Start of DATA TO EXAMINE
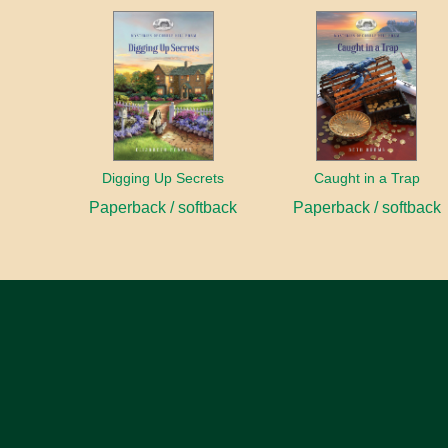
Digging Up Secrets
Caught in a Trap
Paperback / softback
Paperback / softback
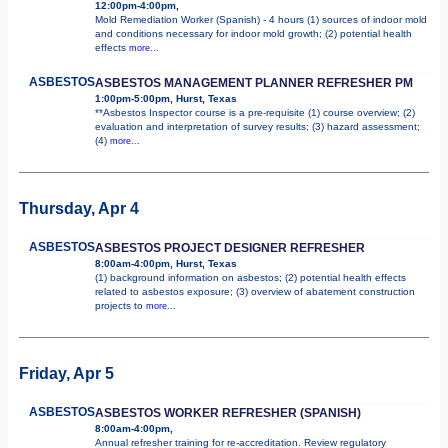
12:00pm-4:00pm,
Mold Remediation Worker (Spanish) - 4 hours (1) sources of indoor mold
and conditions necessary for indoor mold growth; (2) potential health
effects
more...
ASBESTOS
ASBESTOS MANAGEMENT PLANNER REFRESHER PM
1:00pm-5:00pm, Hurst, Texas
**Asbestos Inspector course is a pre-requisite (1) course overview; (2)
evaluation and interpretation of survey results; (3) hazard assessment;
(4)
more...
Thursday, Apr 4
ASBESTOS
ASBESTOS PROJECT DESIGNER REFRESHER
8:00am-4:00pm, Hurst, Texas
(1) background information on asbestos; (2) potential health effects
related to asbestos exposure; (3) overview of abatement construction
projects to
more...
Friday, Apr 5
ASBESTOS
ASBESTOS WORKER REFRESHER (SPANISH)
8:00am-4:00pm,
Annual refresher training for re-accreditation. Review regulatory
End of DATA TO EXAMINE
**YOUR OBJECTIVE**
After locating the line that holds "evaluation and interpretation", print it and each line after it through the end of the data, exactly as it stands.

**ANSWER BELOW**
evaluation and interpretation of survey results; (3) hazard assessment;
(4)
more...
Thursday, Apr 4
ASBESTOS
ASBESTOS PROJECT DESIGNER REFRESHER
8:00am-4:00pm, Hurst, Texas
(1) background information on asbestos; (2) potential health effects
related to asbestos exposure; (3) overview of abatement construction
projects to
more...
Friday, Apr 5
ASBESTOS
ASBESTOS WORKER REFRESHER (SPANISH)
8:00am-4:00pm,
Annual refresher training for re-accreditation. Review regulatory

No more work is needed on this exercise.